Elsevier

Mitochondrion

Volume 8, Issues 5–6, December 2008, Pages 396-413
Mitochondrion

Mini-review
Neuroimaging of mitochondrial disease

https://doi.org/10.1016/j.mito.2008.05.003Get rights and content

Abstract

Mitochondrial disease represents a heterogeneous group of genetic disorders that require a variety of diagnostic tests for proper determination. Neuroimaging may play a significant role in diagnosis. The various modalities of nuclear magnetic resonance imaging (MRI) allow for multiple independent detection procedures that can give important anatomical and metabolic clues for diagnosis. The non-invasive nature of neuroimaging also allows for longitudinal studies. To date, no pathonmonic correlation between specific genetic defect and neuroimaging findings have been described. However, certain neuroimaging results can give important clues that a patient may have a mitochondrial disease. Conventional MRI may show deep gray structural abnormalities or stroke-like lesions that do not respect vascular territories. Chemical techniques such as proton magnetic resonance spectroscopy (MRS) may demonstrate high levels of lactate or succinate. When found, these results are suggestive of a mitochondrial disease. MRI and MRS studies may also show non-specific findings such as delayed myelination or non-specific leukodystrophy picture.
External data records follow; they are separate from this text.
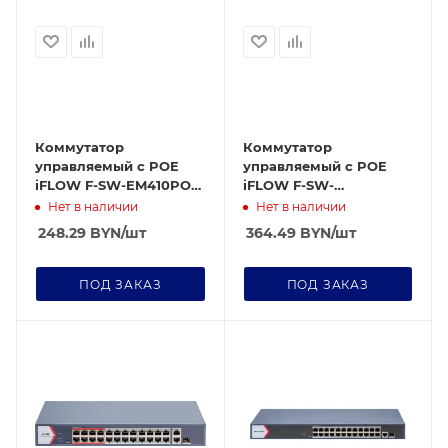
Коммутатор
Коммутатор
управляемый c POE
управляемый c POE
iFLOW F-SW-EM410POE-
iFLOW F-SW-
VM/L
EM410HPOE-VM
Нет в наличии
Нет в наличии
248.29
BYN
/шт
364.49
BYN
/шт
ПОД ЗАКАЗ
ПОД ЗАКАЗ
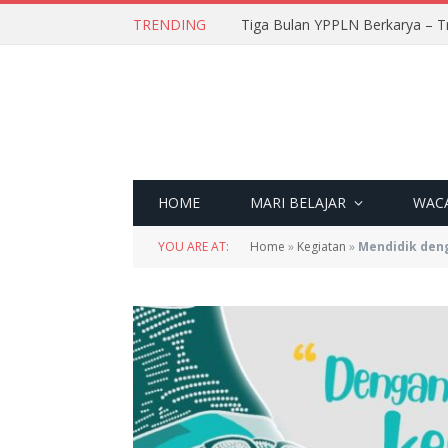
TRENDING
Tiga Bulan YPPLN Berkarya – T
HOME
MARI BELAJAR
WAC
YOU ARE AT:
Home
»
Kegiatan
»
Mendidik deng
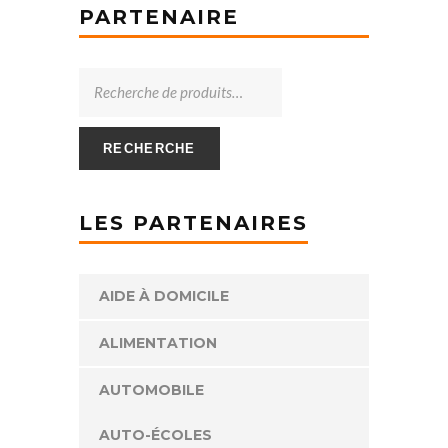
PARTENAIRE
RECHERCHE
LES PARTENAIRES
AIDE À DOMICILE
ALIMENTATION
AUTOMOBILE
AUTO-ÉCOLES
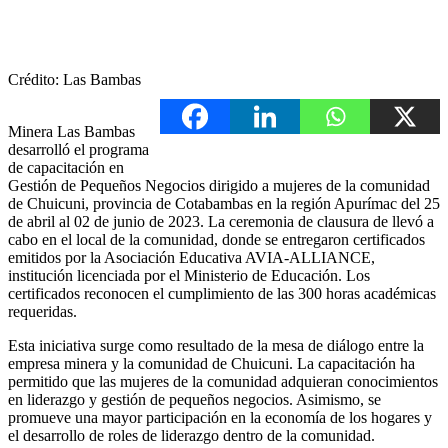
Crédito: Las Bambas
Minera Las Bambas
desarrolló el programa
de capacitación en
Gestión de Pequeños Negocios dirigido a mujeres de la comunidad
de Chuicuni, provincia de Cotabambas en la región Apurímac del 25
de abril al 02 de junio de 2023. La ceremonia de clausura de llevó a
cabo en el local de la comunidad, donde se entregaron certificados
emitidos por la Asociación Educativa AVIA-ALLIANCE,
institución licenciada por el Ministerio de Educación. Los
certificados reconocen el cumplimiento de las 300 horas académicas
requeridas.
Esta iniciativa surge como resultado de la mesa de diálogo entre la
empresa minera y la comunidad de Chuicuni. La capacitación ha
permitido que las mujeres de la comunidad adquieran conocimientos
en liderazgo y gestión de pequeños negocios. Asimismo, se
promueve una mayor participación en la economía de los hogares y
el desarrollo de roles de liderazgo dentro de la comunidad.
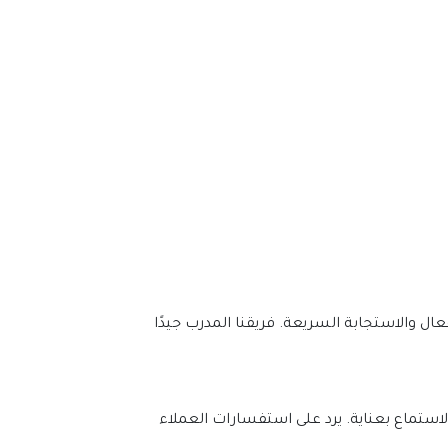
في شركة الصيانة العامة راس الخيمة، نضع عملاءنا في المقام الأول. نقدم خدمة عملاء متميزة من خلال التواصل الفعال والاستجابة السريعة. فريقنا المدرب جيدًا 
نؤمن في شركة الصيانة العامة راس الخيمة بأن التواصل الفعال هو المفتاح. فريقنا المهني والودود لديه القدرة على الاستماع بعناية. يرد على استفسارات العملاء 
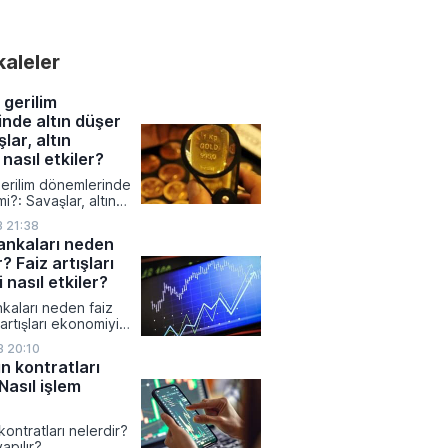
rlerde
dikleri yeni iş
 ve operasyonel
akaleler
 kamuoyuyla paylaştı.
 Kamuyu Aydınlatma
üzerinden duyurduğu
 gerilim
ında yüksek tutarlı
nde altın düşer
mları, stratejik
lar, altın
ük anlaşmaları ve
itesini artıran tesis
 nasıl etkiler?
ne çıktı.
gerilim dönemlerinde
mi?: Savaşlar, altın
asıl etkiler?
3 21:38
ankaları neden
r? Faiz artışları
 nasıl etkiler?
kaları neden faiz
z artışları ekonomiyi
r?
3 20:10
ın kontratları
Nasıl işlem
 kontratları nelerdir?
yapılır?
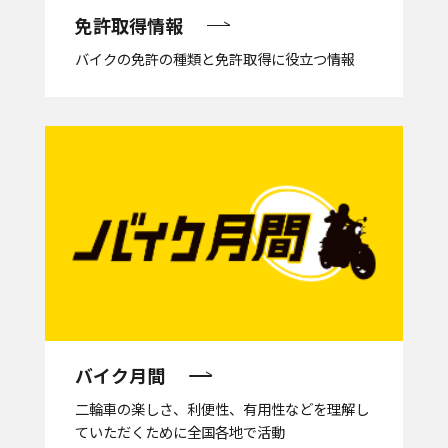
免許取得情報
バイクの免許の種類と免許取得に役立つ情報
バイク月間
二輪車の楽しさ、利便性、有用性などを理解し
ていただくために全国各地で活動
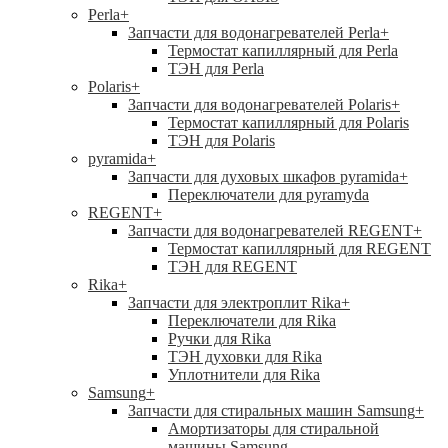
Perla
+
Запчасти для водонагревателей Perla
+
Термостат капиллярный для Perla
ТЭН для Perla
Polaris
+
Запчасти для водонагревателей Polaris
+
Термостат капиллярный для Polaris
ТЭН для Polaris
pyramida
+
Запчасти для духовых шкафов pyramida
+
Переключатели для pyramyda
REGENT
+
Запчасти для водонагревателей REGENT
+
Термостат капиллярный для REGENT
ТЭН для REGENT
Rika
+
Запчасти для электроплит Rika
+
Переключатели для Rika
Ручки для Rika
ТЭН духовки для Rika
Уплотнители для Rika
Samsung
+
Запчасти для стиральных машин Samsung
+
Амортизаторы для стиральной
машины Samsung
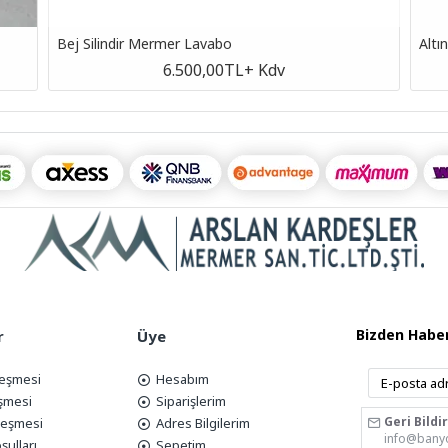
Bej Silindir Mermer Lavabo
Altı
6.500,00TL
+ Kdv
Bizden Haber
r
Üye
leşmesi
Hesabım
eşmesi
Siparişlerim
Geri Bildi
zleşmesi
Adres Bilgilerim
info@bany
şulları
Sepetim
However, in the context of other biochemical, structural, and clinical findings, even non-specific findings may support further diagnostic testing for potential mitochondrial disease. Once a diagnosis has been established, these non-invasive tools can also aid in following disease progression and evaluate the effects of therapeutic interventions.

Introduction

The interplay between nuclear and mitochondrial genomes creates a variety of presentations of mitochondrial disease that makes diagnosis difficult (Zeviani and Di Donato, 2004). Patients can have non-specific symptoms and even those patients with clinical findings compatible with known mitochondrial syndromes often have mixed etiologies. Therefore, although the recent advances in genetics have provided both the diagnostic tools and pathogenic insights into many mitochondrial disorders, the majority of patients suspected on clinical grounds to have a mitochondrial disease, require a combination of modalities for diagnostic confirmation (Hass et al., 2007, Thorburn et al., 2004).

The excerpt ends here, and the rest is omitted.